■ TASK DIRECTIONS: Please show each line of the listing where "最終日フリー" is present.

■ MATERIAL FOR THIS TASK:
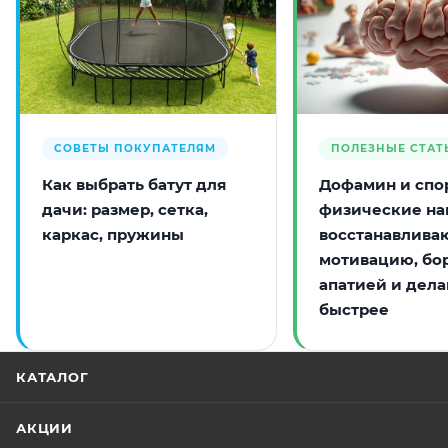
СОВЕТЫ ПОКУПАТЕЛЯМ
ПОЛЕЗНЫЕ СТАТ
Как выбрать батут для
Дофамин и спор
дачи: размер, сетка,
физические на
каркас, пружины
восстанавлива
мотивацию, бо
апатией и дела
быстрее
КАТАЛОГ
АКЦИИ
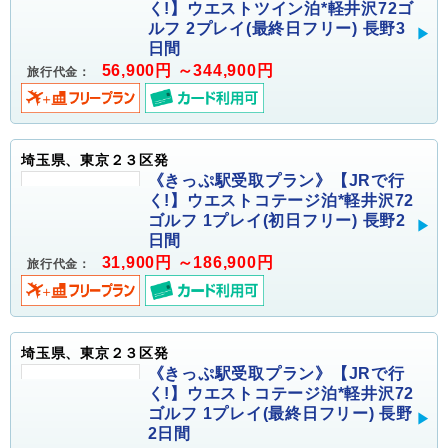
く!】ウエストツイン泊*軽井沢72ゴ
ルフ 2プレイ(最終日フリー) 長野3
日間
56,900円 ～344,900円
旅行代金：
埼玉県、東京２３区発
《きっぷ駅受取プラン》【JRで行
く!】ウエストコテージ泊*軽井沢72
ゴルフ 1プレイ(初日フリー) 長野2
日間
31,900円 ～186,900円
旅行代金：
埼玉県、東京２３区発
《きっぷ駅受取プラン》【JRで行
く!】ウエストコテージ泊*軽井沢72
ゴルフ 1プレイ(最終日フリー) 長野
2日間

...

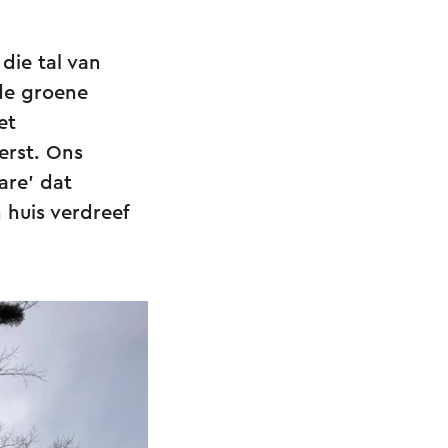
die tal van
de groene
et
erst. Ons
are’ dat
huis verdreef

■ RESPONSE TO THIS EXERCISE:
ルフ 2プレイ(最終日フリー) 長野3
ゴルフ 1プレイ(最終日フリー) 長野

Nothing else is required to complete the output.